Surveillance Research Program, Division of Cancer Control and Population Sciences, National Cancer Institute, Bethesda, MD, USA.
Advanced Computing for Health Sciences, Computing and Computational Sciences Directorate, Oak Ridge National Laboratory, Oak Ridge, TN, USA.
J Natl Cancer Inst Monogr. 2024 Aug 1;2024(65):145-151. doi: 10.1093/jncimonographs/lgae018.
The National Cancer Institute and the Department of Energy strategic partnership applies advanced computing and predictive machine learning and deep learning models to automate the capture of information from unstructured clinical text for inclusion in cancer registries. Applications include extraction of key data elements from pathology reports, determination of whether a pathology or radiology report is related to cancer, extraction of relevant biomarker information, and identification of recurrence. With the growing complexity of cancer diagnosis and treatment, capturing essential information with purely manual methods is increasingly difficult. These new methods for applying advanced computational capabilities to automate data extraction represent an opportunity to close critical information gaps and create a nimble, flexible platform on which new information sources, such as genomics, can be added. This will ultimately provide a deeper understanding of the drivers of cancer and outcomes in the population and increase the timeliness of reporting. These advances will enable better understanding of how real-world patients are treated and the outcomes associated with those treatments in the context of our complex medical and social environment.

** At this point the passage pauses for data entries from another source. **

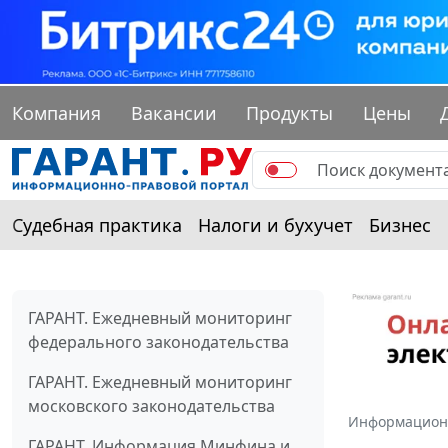
Компания
Вакансии
Продукты
Цены
Судебная практика
Налоги и бухучет
Бизнес
ГАРАНТ. Ежедневный мониторинг
федерального законодательства
ГАРАНТ. Ежедневный мониторинг
московского законодательства
Информацион
ГАРАНТ. Информация Минфина и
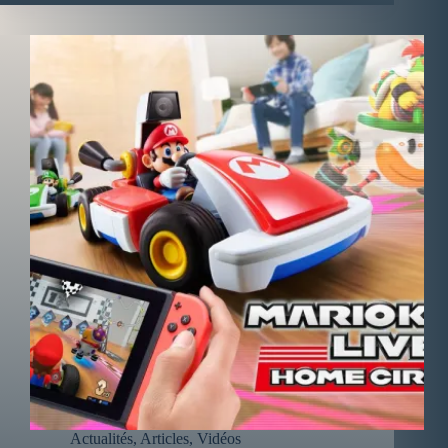
Actualités
,
Articles
,
Vidéos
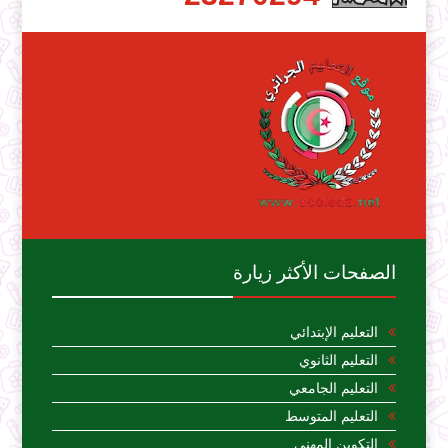
الصفحات الأكثر زيارة
التعليم الإبتدائي
التعليم الثانوي
التعليم الجامعي
التعليم المتوسط
التكوين المهني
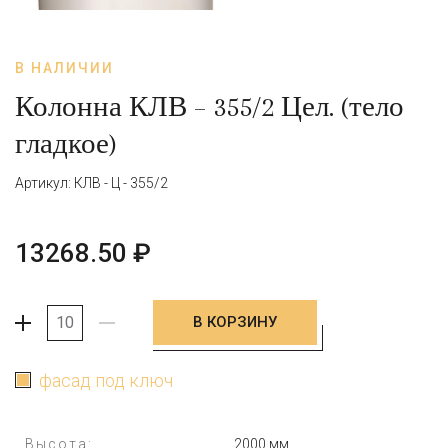
В НАЛИЧИИ
Колонна КЛВ – 355/2 Цел. (тело
гладкое)
Артикул: КЛВ - Ц - 355/2
13268.50
₽
В КОРЗИНУ
+
-
фасад под ключ
Высота:
2000 мм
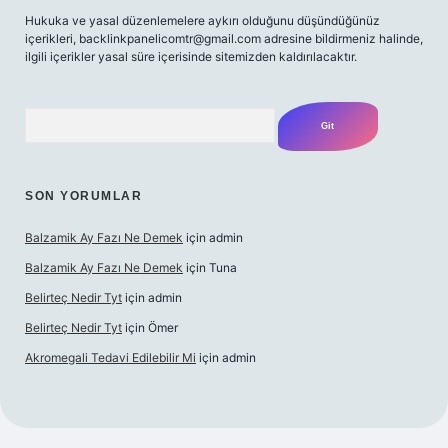
Hukuka ve yasal düzenlemelere aykırı olduğunu düşündüğünüz
içerikleri,
backlinkpanelicomtr@gmail.com
adresine bildirmeniz halinde,
ilgili içerikler yasal süre içerisinde sitemizden kaldırılacaktır.
Arama
SON YORUMLAR
Balzamik Ay Fazı Ne Demek
için
admin
Balzamik Ay Fazı Ne Demek
için
Tuna
Belirteç Nedir Tyt
için
admin
Belirteç Nedir Tyt
için
Ömer
Akromegali Tedavi Edilebilir Mi
için
admin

美国国立癌症研究所和能源部的战略伙伴关系将应用先进的计算和预测机器学习及深度学习模型,自动从非结构化临床文本中捕获信息,以便将其纳入癌症登记系统。应用包括从病理报告中提取关键数据元素、确定病理或放射学报告是否与癌症相关、提取相关生物标志物信息以及识别复发。随着癌症诊断和治疗的日益复杂,仅采用手动方法来捕获重要信息变得越来越困难。这些将先进计算能力应用于自动化数据提取的新方法为缩小关键信息差距并创建一个灵活的平台提供了机会,新的信息源(如基因组学)可以添加到该平台上。这最终将提供对人群中癌症驱动因素和结果的更深入了解,并提高报告的及时性。这些进展将使我们能够更好地了解现实世界中患者的治疗方法以及在我们复杂的医疗和社会环境中与这些治疗相关的结果。